- **The problem**: Retype exactly the lines of the listing below from the one with "INFORMATION" through the last, both included, and leave every picture out.

....

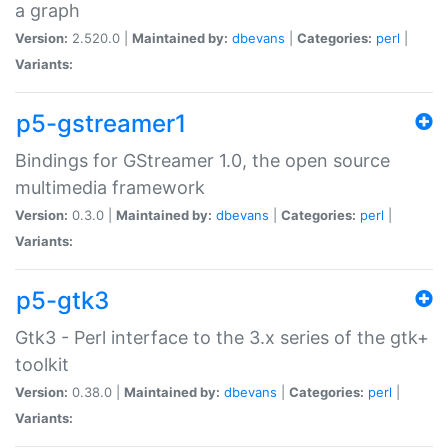
a graph
Version:
2.520.0 |
Maintained by:
dbevans
|
Categories:
perl
|
Variants:
p5-gstreamer1
Bindings for GStreamer 1.0, the open source
multimedia framework
Version:
0.3.0 |
Maintained by:
dbevans
|
Categories:
perl
|
Variants:
p5-gtk3
Gtk3 - Perl interface to the 3.x series of the gtk+
toolkit
Version:
0.38.0 |
Maintained by:
dbevans
|
Categories:
perl
|
Variants:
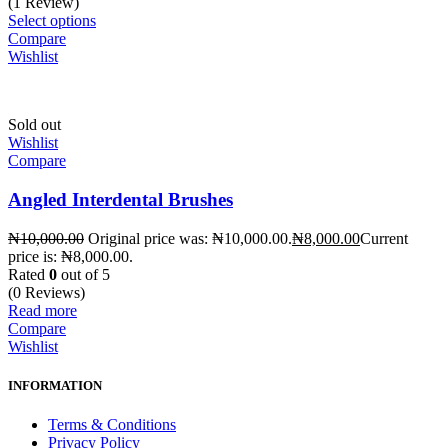
(1 Review)
Select options
Compare
Wishlist
Sold out
Wishlist
Compare
Angled Interdental Brushes
₦
10,000.00
Original price was: ₦10,000.00.
₦
8,000.00
Current
price is: ₦8,000.00.
Rated
0
out of 5
(0 Reviews)
Read more
Compare
Wishlist
INFORMATION
Terms & Conditions
Privacy Policy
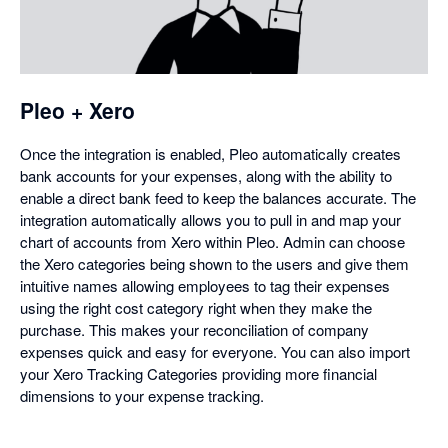
in
a
dialog
Pleo + Xero
Once the integration is enabled, Pleo automatically creates
bank accounts for your expenses, along with the ability to
enable a direct bank feed to keep the balances accurate. The
integration automatically allows you to pull in and map your
chart of accounts from Xero within Pleo. Admin can choose
the Xero categories being shown to the users and give them
intuitive names allowing employees to tag their expenses
using the right cost category right when they make the
purchase. This makes your reconciliation of company
expenses quick and easy for everyone. You can also import
your Xero Tracking Categories providing more financial
dimensions to your expense tracking.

....

- **Answer for this exercise**:
INFORMATION
Terms & Conditions
Privacy Policy
in
a
dialog
Pleo + Xero
Once the integration is enabled, Pleo automatically creates
bank accounts for your expenses, along with the ability to
enable a direct bank feed to keep the balances accurate. The
integration automatically allows you to pull in and map your
chart of accounts from Xero within Pleo. Admin can choose
the Xero categories being shown to the users and give them
intuitive names allowing employees to tag their expenses
using the right cost category right when they make the
purchase. This makes your reconciliation of company
expenses quick and easy for everyone. You can also import
your Xero Tracking Categories providing more financial
dimensions to your expense tracking.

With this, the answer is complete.